Exercise requirements – Go through the data below. List every line that holds the word "Мастер".

Information supplied –
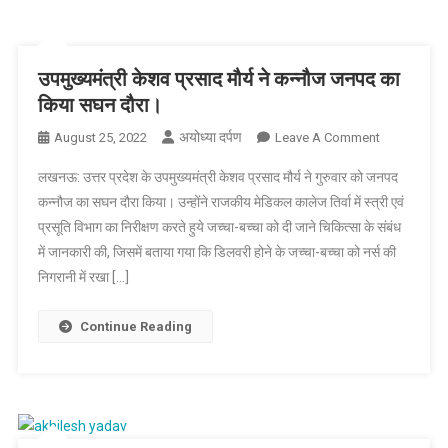
उपमुख्यमंत्री केशव प्रसाद मौर्य ने कन्नौज जनपद का
किया सघन दौरा।
अयोध्या दर्पण
On
August 25, 2022
Leave A Comment
उपमुख्यमंत्री
लखनऊ: उत्तर प्रदेश के उपमुख्यमंत्री केशव प्रसाद मौर्य ने गुरुवार को जनपद
केशव
कन्नौज का सघन दौरा किया। उन्होंने राजकीय मेडिकल कालेज तिर्वा में स्त्री एवं
प्रसाद
प्रसूति विभाग का निरीक्षण करते हुये जच्चा-बच्चा को दी जाने चिकित्सा के संबंध
मौर्य
में जानकारी की, जिसमें बताया गया कि डिलवरी होने के जच्चा-बच्चा को नर्स की
ने
कन्नौज
निगरानी में रखा […]
जनपद
का
Continue Reading
किया
सघन
दौरा।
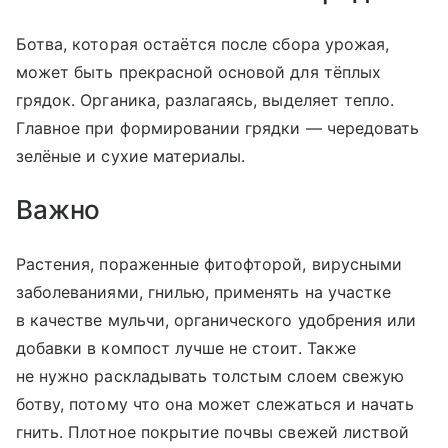
Ботва, которая остаётся после сбора урожая,
может быть прекрасной основой для тёплых
грядок. Органика, разлагаясь, выделяет тепло.
Главное при формировании грядки — чередовать
зелёные и сухие материалы.
Важно
Растения, пораженные фитофторой, вирусными
заболеваниями, гнилью, применять на участке
в качестве мульчи, органического удобрения или
добавки в компост лучше не стоит. Также
не нужно раскладывать толстым слоем свежую
ботву, потому что она может слежаться и начать
гнить. Плотное покрытие почвы свежей листвой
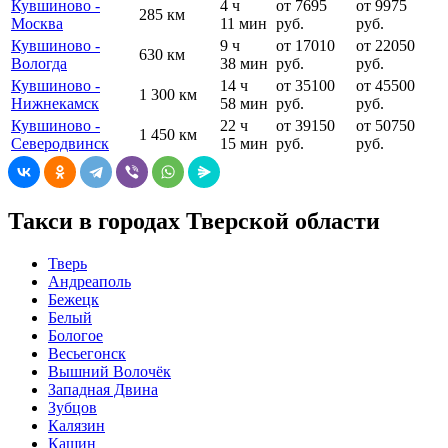
Кувшиново -
4 ч
от 7695
от 9975
285 км
Москва
11 мин
руб.
руб.
Кувшиново -
9 ч
от 17010
от 22050
630 км
Вологда
38 мин
руб.
руб.
Кувшиново -
14 ч
от 35100
от 45500
1 300 км
Нижнекамск
58 мин
руб.
руб.
Кувшиново -
22 ч
от 39150
от 50750
1 450 км
Северодвинск
15 мин
руб.
руб.
Такси в городах Тверской области
Тверь
Андреаполь
Бежецк
Белый
Бологое
Весьегонск
Вышний Волочёк
Западная Двина
Зубцов
Калязин
Кашин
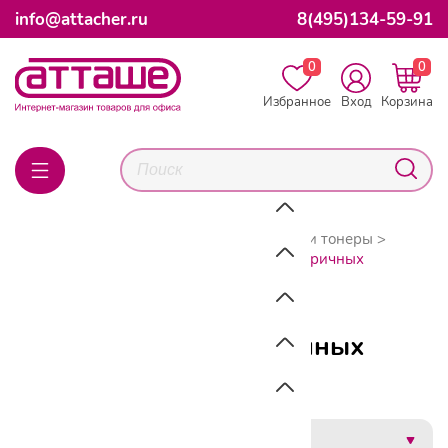
info@attacher.ru
8(495)134-59-91
0
0
Избранное
Вход
Корзина
Главная
Каталог товаров
Картриджи и тонеры
Прочие картриджи
Картриджи для матричных
принтеров
Картриджи для матричных
принтеров
Сначала дешевле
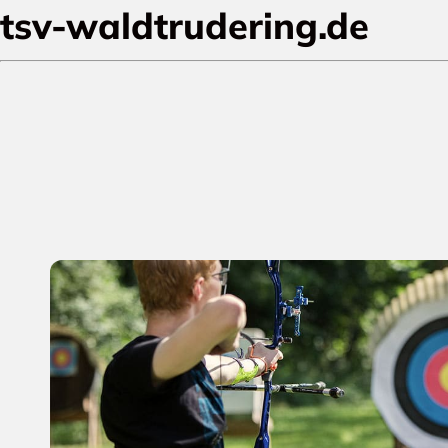
tsv-waldtrudering.de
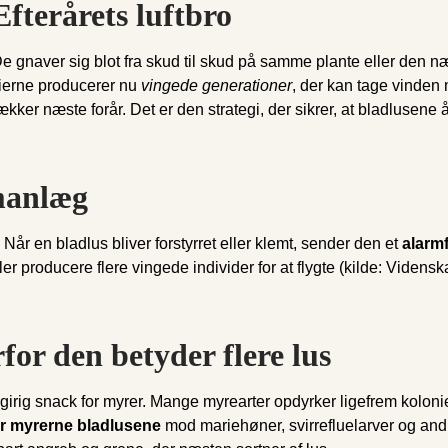
terårets luftbro
De gnaver sig blot fra skud til skud på samme plante eller den 
nierne producerer nu
vingede generationer
, der kan tage vinden m
er næste forår. Det er den strategi, der sikrer, at bladlusene år
manlæg
. Når en bladlus bliver forstyrret eller klemt, sender den et
alarm
 producere flere vingede individer for at flygte (kilde: Videnskab
for den betyder flere lus
rgirig snack for myrer. Mange myrearter opdyrker ligefrem kolo
er myrerne bladlusene
mod mariehøner, svirrefluelarver og andr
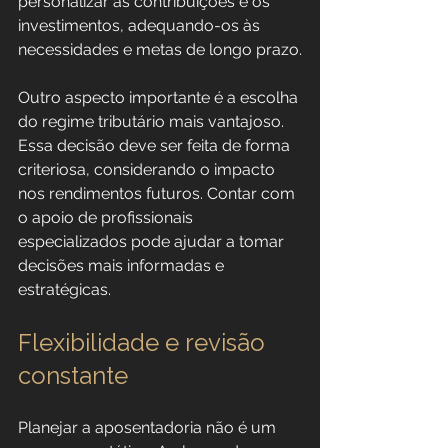
personalizar as contribuições e os 
investimentos, adequando-os às 
necessidades e metas de longo prazo.
Outro aspecto importante é a escolha 
do regime tributário mais vantajoso. 
Essa decisão deve ser feita de forma 
criteriosa, considerando o impacto 
nos rendimentos futuros. Contar com 
o apoio de profissionais 
especializados pode ajudar a tomar 
decisões mais informadas e 
estratégicas.
Flexibilidade e revisão 
constante
Planejar a aposentadoria não é um 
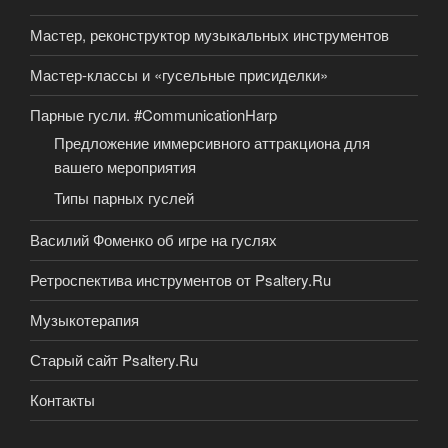
Мастер, реконструктор музыкальных инструментов
Мастер-классы и «гусельные присиделки»
Парные гусли. #CommunicationHarp
Предложение иммерсивного аттракциона для
вашего мероприятия
Типы парных гуслей
Василий Фоменко об игре на гуслях
Ретроспектива инструментов от Psaltery.Ru
Музыкотерапия
Старый сайт Psaltery.Ru
Контакты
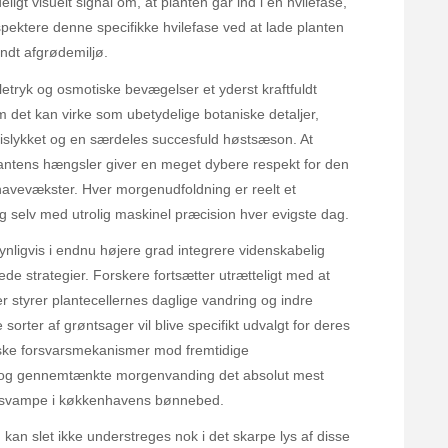
igt visuelt signal om, at planten går ind i en hvilefase,
pektere denne specifikke hvilefase ved at lade planten
undt afgrødemiljø.
letryk og osmotiske bevægelser et yderst kraftfuldt
det kan virke som ubetydelige botaniske detaljer,
islykket og en særdeles succesfuld høstsæson. At
ntens hængsler giver en meget dybere respekt for den
havevækster. Hver morgenudfoldning er reelt et
ig selv med utrolig maskinel præcision hver evigste dag.
ynligvis i endnu højere grad integrere videnskabelig
ede strategier. Forskere fortsætter utrætteligt med at
 styrer plantecellernes daglige vandring og indre
sorter af grøntsager vil blive specifikt udvalgt for deres
iske forsvarsmekanismer mod fremtidige
kle og gennemtænkte morgenvanding det absolut mest
e svampe i køkkenhavens bønnebed.
kan slet ikke understreges nok i det skarpe lys af disse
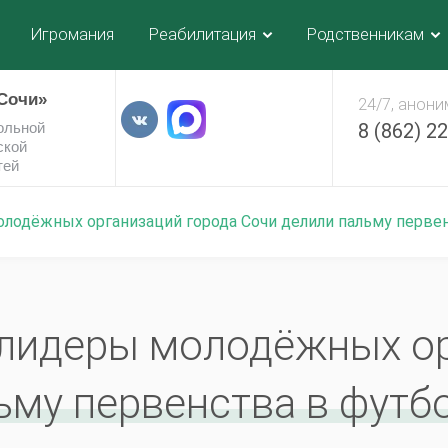
Игромания
Реабилитация
Родственникам
Сочи»
24/7, анон
ольной
8 (862) 2
ской
тей
 молодёжных организаций города Сочи делили пальму перв
0. лидеры молодёжных о
ьму первенства в футб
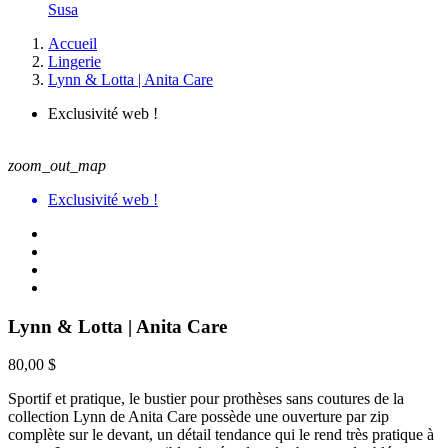
Susa
Accueil
Lingerie
Lynn & Lotta | Anita Care
Exclusivité web !
zoom_out_map
Exclusivité web !
Lynn & Lotta | Anita Care
80,00 $
Sportif et pratique, le bustier pour prothèses sans coutures de la
collection Lynn de Anita Care possède une ouverture par zip
complète sur le devant, un détail tendance qui le rend très pratique à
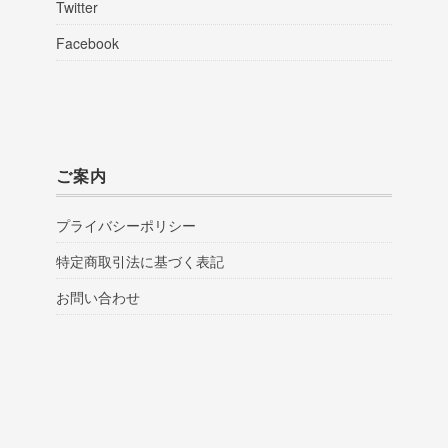
Twitter
Facebook
ご案内
プライバシーポリシー
特定商取引法に基づく表記
お問い合わせ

Output of the task –
Мастер, реконструктор музыкальных инструментов
Мастер-классы и «гусельные присиделки»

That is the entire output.